クラスでも小声で跡部に抱かれたときゃいきゃい騒ぐ女子がチラホラいる。
「そこは自分だけでなくていいのかよ」と心の中で突っ込みながら、跡部への嫌悪が増す。
「頼む。生徒会に入る生徒が最近減っていて困ってるんだ」
『……わかりました。今期だけですから』
「ありがとう」
断れなかった。
困ってるとか言われてしまうと、どうも手を差し伸べたくなってしまう。
話は通しておくからと言われ、生徒会選挙がすっ飛ばされるぐらい人が足りないんだとため息を吐く。
「オイ」
音楽室を出ると声をかけられた気がした。
今は昼休み。
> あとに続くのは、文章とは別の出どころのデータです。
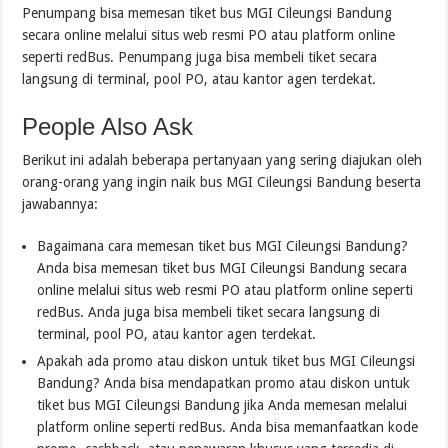
Penumpang bisa memesan tiket bus MGI Cileungsi Bandung
secara online melalui situs web resmi PO atau platform online
seperti redBus. Penumpang juga bisa membeli tiket secara
langsung di terminal, pool PO, atau kantor agen terdekat.
People Also Ask
Berikut ini adalah beberapa pertanyaan yang sering diajukan oleh
orang-orang yang ingin naik bus MGI Cileungsi Bandung beserta
jawabannya:
Bagaimana cara memesan tiket bus MGI Cileungsi Bandung?
Anda bisa memesan tiket bus MGI Cileungsi Bandung secara
online melalui situs web resmi PO atau platform online seperti
redBus. Anda juga bisa membeli tiket secara langsung di
terminal, pool PO, atau kantor agen terdekat.
Apakah ada promo atau diskon untuk tiket bus MGI Cileungsi
Bandung? Anda bisa mendapatkan promo atau diskon untuk
tiket bus MGI Cileungsi Bandung jika Anda memesan melalui
platform online seperti redBus. Anda bisa memanfaatkan kode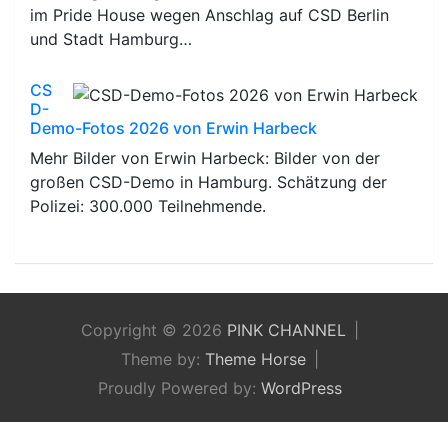
im Pride House wegen Anschlag auf CSD Berlin
und Stadt Hamburg…
CS
D-
Demo-Fotos 2026 von Erwin Harbeck
Mehr Bilder von Erwin Harbeck: Bilder von der
großen CSD-Demo in Hamburg. Schätzung der
Polizei: 300.000 Teilnehmende.
Copyright © 2026
PINK CHANNEL
Theme by:
Theme Horse
Proudly Powered by:
WordPress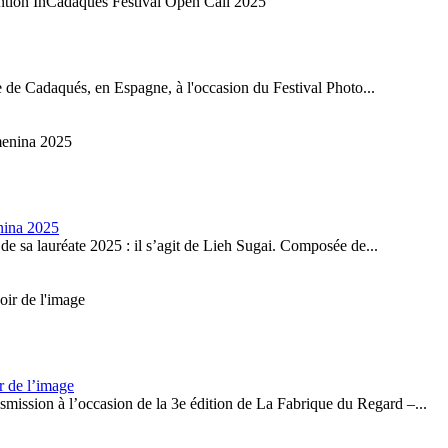
ention InCadaqués Festival Open Call 2025
e de Cadaqués, en Espagne, à l'occasion du Festival Photo...
nina 2025
 sa lauréate 2025 : il s’agit de Lieh Sugai. Composée de...
r de l’image
smission à l’occasion de la 3e édition de La Fabrique du Regard –...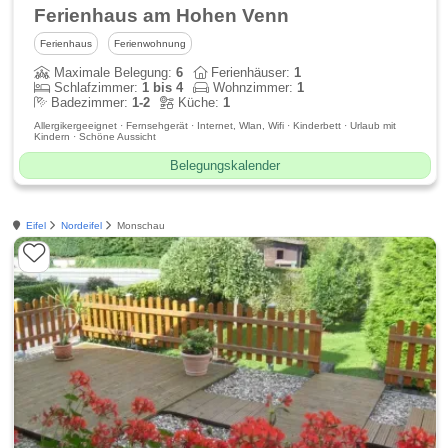
Ferienhaus am Hohen Venn
Ferienhaus
Ferienwohnung
Maximale Belegung:
6
Ferienhäuser:
1
Schlafzimmer:
1 bis 4
Wohnzimmer:
1
Badezimmer:
1-2
Küche:
1
Allergikergeeignet · Fernsehgerät · Internet, Wlan, Wifi · Kinderbett · Urlaub mit
Kindern · Schöne Aussicht
Belegungskalender
Eifel
Nordeifel
Monschau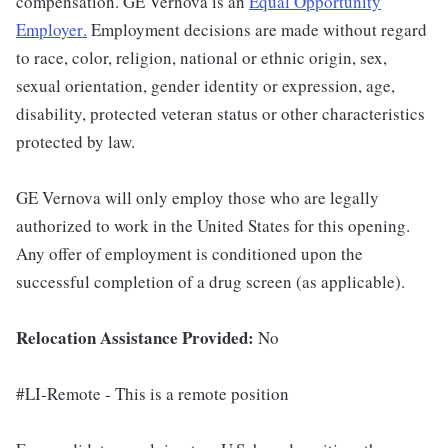
compensation. GE Vernova is an
Equal Opportunity
Employer
.
Employment decisions are made without regard
to race, color, religion, national or ethnic origin, sex,
sexual orientation, gender identity or expression, age,
disability, protected veteran status or other characteristics
protected by law.
GE Vernova will only employ those who are legally
authorized to work in the United States for this opening.
Any offer of employment is conditioned upon the
successful completion of a drug screen (as applicable).
Relocation Assistance Provided:
No
#LI-Remote - This is a remote position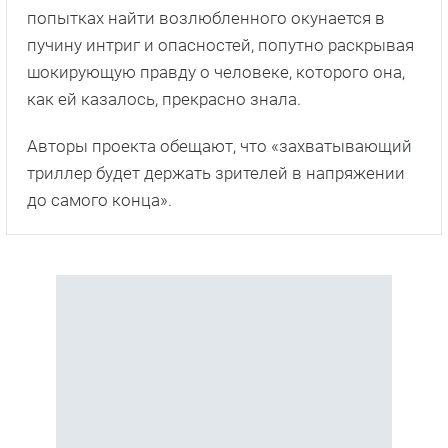
попытках найти возлюбленного окунается в
пучину интриг и опасностей, попутно раскрывая
шокирующую правду о человеке, которого она,
как ей казалось, прекрасно знала.
Авторы проекта обещают, что «захватывающий
триллер будет держать зрителей в напряжении
до самого конца».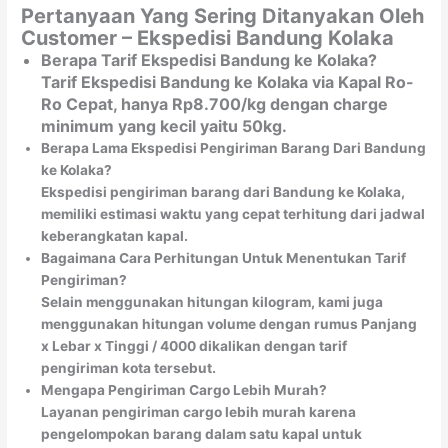
Pertanyaan Yang Sering Ditanyakan Oleh
Customer – Ekspedisi Bandung Kolaka
Berapa Tarif Ekspedisi Bandung ke Kolaka?
Tarif Ekspedisi Bandung ke Kolaka via Kapal Ro-
Ro Cepat, hanya Rp8.700/kg dengan charge
minimum yang kecil yaitu 50kg.
Berapa Lama Ekspedisi Pengiriman Barang Dari Bandung
ke Kolaka?
Ekspedisi pengiriman barang dari Bandung ke Kolaka,
memiliki estimasi waktu yang cepat terhitung dari jadwal
keberangkatan kapal.
Bagaimana Cara Perhitungan Untuk Menentukan Tarif
Pengiriman?
Selain menggunakan hitungan kilogram, kami juga
menggunakan hitungan volume dengan rumus Panjang
x Lebar x Tinggi / 4000 dikalikan dengan tarif
pengiriman kota tersebut.
Mengapa Pengiriman Cargo Lebih Murah?
Layanan pengiriman cargo lebih murah karena
pengelompokan barang dalam satu kapal untuk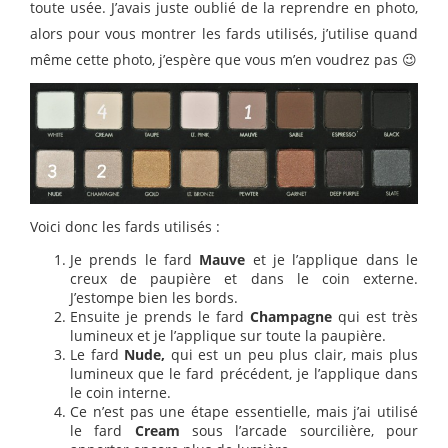
toute usée. J’avais juste oublié de la reprendre en photo,
alors pour vous montrer les fards utilisés, j’utilise quand
même cette photo, j’espère que vous m’en voudrez pas 😉
Voici donc les fards utilisés :
Je prends le fard
Mauve
et je l’applique dans le
creux de paupière et dans le coin externe.
J’estompe bien les bords.
Ensuite je prends le fard
Champagne
qui est très
lumineux et je l’applique sur toute la paupière.
Le fard
Nude,
qui est un peu plus clair, mais plus
lumineux que le fard précédent, je l’applique dans
le coin interne.
Ce n’est pas une étape essentielle, mais j’ai utilisé
le fard
Cream
sous l’arcade sourcilière, pour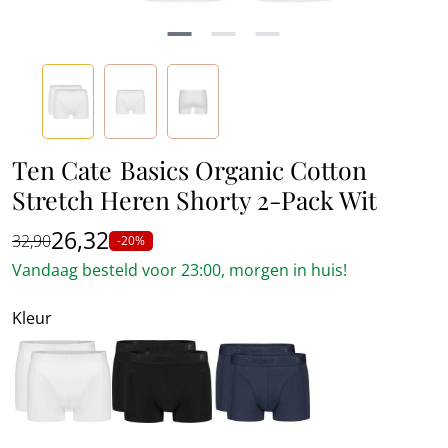
Ten Cate
Basics Organic Cotton
Stretch Heren Shorty 2-Pack Wit
26,32
32,90
-20%
Vandaag besteld voor 23:00, morgen in huis!
Kleur
Wit
Zwart
Blauw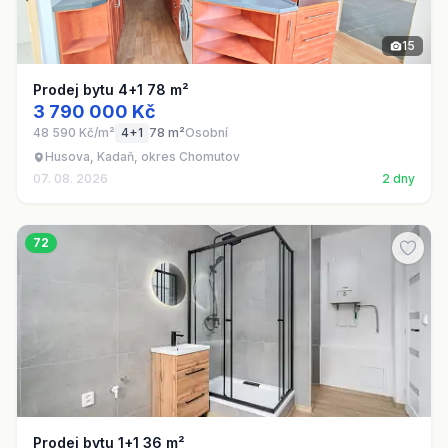
15
Prodej bytu 4+1 78 m²
3 790 000 Kč
48 590 Kč/m²
4+1
78 m²
Osobní
Husova, Kadaň, okres Chomutov
07. 08. 2026
2 dny
72
Prodej bytu 1+1 36 m²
誰が誰に声をかけたかわからないくらい騒がしい。
わたしじゃないと信じきってその声を無視する。
「無視してんじゃねぇ」
肩を掴まれ、無理矢理後ろを向かされる。
『何用』
「生徒会に入ったんだろ、姓名」
跡部景吾だ。
見下すように睨みつける彼の手を払う。
一気に不機嫌になった。わたしも彼を睨みつける。
鼻で笑われる。
『よろしく。役員じゃないからちょっと手伝うだけだから』
「構わねぇよ。山ほどやることはあるんだ。あいにく俺様はテニス部の方もあって手が回らないからな」
跡部の言葉を最後まで聞くことなく、踵を返し自分の教室へ向かう。
関わりたくないのに関係ができてしまった。
「無視の代償はでかいぜ?」
知るか。
跡部に背を向け、歩みを教室へ向けるが、針を刺されたように首筋がチリチリする。
跡部に睨まれている。
動物園で身を低くした虎に睨まれたあの感じと似ている。
「今日の放課後から生徒会室に来い。頼むぜ名」
ククッと喉を鳴らして笑う。
不快だ。腕にできた鳥肌をかきむしる。
頼まれた以上こなさねばいけない。
憂鬱だ。
この後期は文化祭に聖夜祭、卒業式や入学式まである。
忙しいに決まっている。
生徒会だけでなく、部活に所属している生徒殆どに言える。
もう一度自分の性格を恨む。
せめて跡部でさえなければこんなに憂鬱にならないのに。